Author Robert Leckie is pictured at work for the Associated Press in Buffalo, N.Y., two years after the end of World War II.

I've spent a lifetime reading books about World War II in the Pacific, trying to understand what my father and my uncle talked about only in guarded terms when I was growing up.

My father was a Navy Seabee during the campaign to wrest the Solomon Islands from the Japanese, and my Uncle Joe was stationed with the Army on Corregidor in the Philippines when the Japanese attacked; he spent the rest of the war as a POW.

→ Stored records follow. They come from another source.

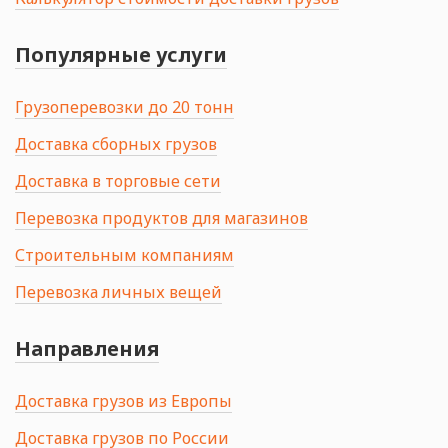
Популярные услуги
Грузоперевозки до 20 тонн
Доставка сборных грузов
Доставка в торговые сети
Перевозка продуктов для магазинов
Строительным компаниям
Перевозка личных вещей
Направления
Доставка грузов из Европы
Доставка грузов по России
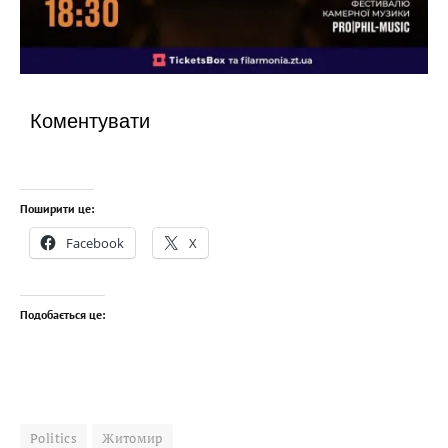
Коментувати
Поширити це:
Facebook
X
Подобається це:
Politics
Житомир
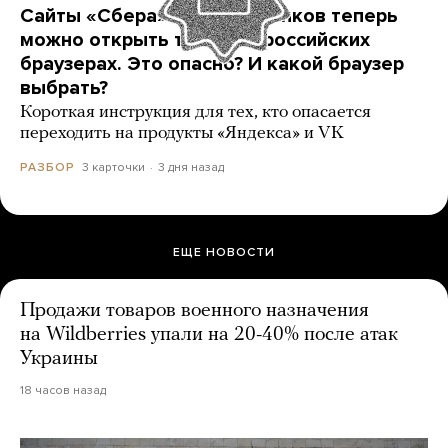
Сайты «Сбера» и других банков теперь
можно открыть только в российских
браузерах. Это опасно? И какой браузер
выбрать?
Короткая инструкция для тех, кто опасается
переходить на продукты «Яндекса» и VK
3 карточки
3 дня назад
РАЗБОР
ЕЩЕ НОВОСТИ
Продажи товаров военного назначения
на Wildberries упали на 20-40% после атак
Украины
18 часов назад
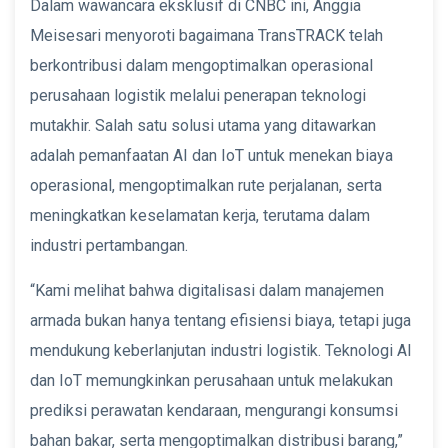
Dalam wawancara eksklusif di CNBC ini, Anggia
Meisesari menyoroti bagaimana TransTRACK telah
berkontribusi dalam mengoptimalkan operasional
perusahaan logistik melalui penerapan teknologi
mutakhir. Salah satu solusi utama yang ditawarkan
adalah pemanfaatan AI dan IoT untuk menekan biaya
operasional, mengoptimalkan rute perjalanan, serta
meningkatkan keselamatan kerja, terutama dalam
industri pertambangan.
“Kami melihat bahwa digitalisasi dalam manajemen
armada bukan hanya tentang efisiensi biaya, tetapi juga
mendukung keberlanjutan industri logistik. Teknologi AI
dan IoT memungkinkan perusahaan untuk melakukan
prediksi perawatan kendaraan, mengurangi konsumsi
bahan bakar, serta mengoptimalkan distribusi barang,”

I've read fiction and non-fiction alike. There can be much truth in fiction. I couldn't turn the pages fast enough when I first laid hands on Norman Mailer's "The Naked and the Dead," written in 1948. I devoured "Battle Cry" by Leon Uris, written in 1953. Both novelists served in the Pacific and were what Shakespeare called "the dogs of war," meaning they were soldiers.

On the non-fiction front, I spent a summer about 30 years ago reading books by survivors of Japanese POW camps in an attempt to understand what my Uncle Joe had experienced. I remember sitting under the big maple tree in my back yard on hot, sticky days feeling a chill as I read accounts of the brutality they endured.

Perversely, fiction was more engaging -- probably because the novels were by men who went on to have illustrious careers as authors. To be blunt, they were better writers.

The first-hand, non-fiction accounts were more powerful. Their authors might have had only one book in them, but theirs were tales of unvarnished truth.

Now I have found a book that is a personal account of one Marine's experiences in the Pacific that is as engaging as any World War II novel and as powerful as the best non-fiction.

It's "Helmet for My Pillow: From Parris Island to the Pacific," a 1957 non-fiction account by Robert Leckie. While some might consider the title to be trite, the book is riveting, laced equally with bravery, wit, pathos and humor, and I highly recommend it.

Leckie served in the 1st Marine Division as a machine gunner and intelligence scout during the Battle of Guadalcanal and in later campaigns. "Helmet for My Pillow" and another book, "With the Old Breed: At Peleliu and Okinawa" by Eugene Sledge, were the cornerstones for the scriptwriters of the recent HBO series "The Pacific."

Leckie, who later wrote many more books on military history, was also a sportswriter. (Despite having spent my life as a journalist, I've only written perhaps a handful of sports stories. But I admire good sportswriters and their colorful and insightful way of stringing sentences together to put the reader in the center of the action.)

Consider this from Leckie's description of his part in the desperate, deadly battle for Peleliu at the end of "Helmet for My Pillow":

"I ran with the heat shimmering in waves from the coral, with the sweat oiling my joints and the fear drying my mouth, with the shells exploding behind me, closer, ever closer -- and the air filled with the angry voices of the shrapnel demanding my life. I ran with an image in my mind of the Japanese gunner atop his ridge, bringing each burst carefully closer to my flying rear, chasing me across that baking table in a monstrous game of cat-and-mouse, gleeful at each greater burst of speed called forth by a closer explosion -- and then, tiring of the sport, lifting the gun and dropping one before me."

The war ended moments later for Leckie. A nearby ammunition dump was hit. The shock wave smashed into him with all its force. "I had been shattered. No good, a dry husk. Modern war had had me. A giant lemon squeezer had crushed me dry."

Fifty-four years and too many wars later, the words resonate still. And Leckie's story is as compelling as the snatches of stories I overheard my father and my uncle hinting at -- when they thought the children weren't listening -- in the years after they came home from World War II.